* SUPPLIED RECORDS *

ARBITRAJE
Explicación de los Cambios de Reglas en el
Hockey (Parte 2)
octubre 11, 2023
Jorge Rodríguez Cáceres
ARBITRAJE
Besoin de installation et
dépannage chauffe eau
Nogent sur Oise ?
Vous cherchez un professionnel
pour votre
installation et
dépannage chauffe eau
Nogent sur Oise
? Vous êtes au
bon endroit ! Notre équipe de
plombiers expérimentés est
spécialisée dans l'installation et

* WHAT IS NEEDED *
Output the material above, all of it, exactly.

* SOLUTION TO THIS TASK *
ARBITRAJE
Explicación de los Cambios de Reglas en el
Hockey (Parte 2)
octubre 11, 2023
Jorge Rodríguez Cáceres
ARBITRAJE
Besoin de installation et
dépannage chauffe eau
Nogent sur Oise ?
Vous cherchez un professionnel
pour votre
installation et
dépannage chauffe eau
Nogent sur Oise
? Vous êtes au
bon endroit ! Notre équipe de
plombiers expérimentés est
spécialisée dans l'installation et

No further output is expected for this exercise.